A living finish is what occurs when you have any metal (except stainless steel) that is not lacquered or protected by any other process. The finish will continually evolve through exposure to the elements, also called an oxidation process, which varies in different metals. In Copper you may see a green patina, or verdi gris. In the case of Oil-Rubbed Bronze, a lightening effect occurs in the areas where it comes in contact with the human hand, such as the faucet handle or a door knob. This is precisely its charm, the fact that it will acquire a “broken in” appearance within a relatively short period of time.

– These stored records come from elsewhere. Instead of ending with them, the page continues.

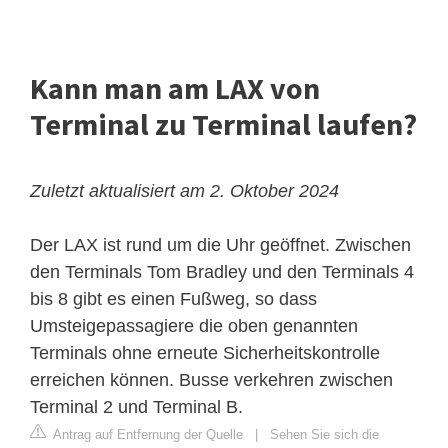
Kann man am LAX von
Terminal zu Terminal laufen?
Zuletzt aktualisiert am 2. Oktober 2024
Der LAX ist rund um die Uhr geöffnet.
Zwischen
den Terminals Tom Bradley und den Terminals 4
bis 8 gibt es einen Fußweg, so dass
Umsteigepassagiere die oben genannten
Terminals ohne erneute Sicherheitskontrolle
erreichen können. Busse verkehren zwischen
Terminal 2 und Terminal B.
Antrag auf Entfernung der Quelle
|
Sehen Sie sich die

In the mid 1990’s the PVD (physical vapor deposition) technology was developed. PVD is a high tech process where the finish is applied inside a vacuum chamber; a base solid material is introduced into the chamber and vaporized to an atomic level. It then attaches itself to target surface in a thin film and becomes a solid material again. The difference between regular electroplating and the PVD process is that once the substrate becomes solid it actually becomes a part of the target surface as opposed to just a coating. In other words, if the surface is scratched it would not break the surface but when examined microscopically it appears to be dented. This process allows some plumbing and door hardware manufacturers to be able to offer a lifetime warranty.
In the case of Oil-Rubbed Bronze the PVD process is very challenging. Its lack of consistency is an issue very prevalent in Oil-Rubbed Bronze, and certainly aggravated in the PVD process. Its color variations may go from a light grayish brown color to a dark brown (almost Black) tone. In a specific case, a Taiwanese manufacturer accidentally ended up with a gun-metal color when trying to develop a PVD Oil-Rubbed Bronze finish during the trial and error process. They actually decided introduced this finish for their line of products.
In closing, the question is do you prefer a Living Finish? With its ever changing tonality, or do you prefer the stable and everlasting look of the PVD Oil-Rubbed Bronze? If you ask me, I would choose the living finish, after all that’s where its charm lies.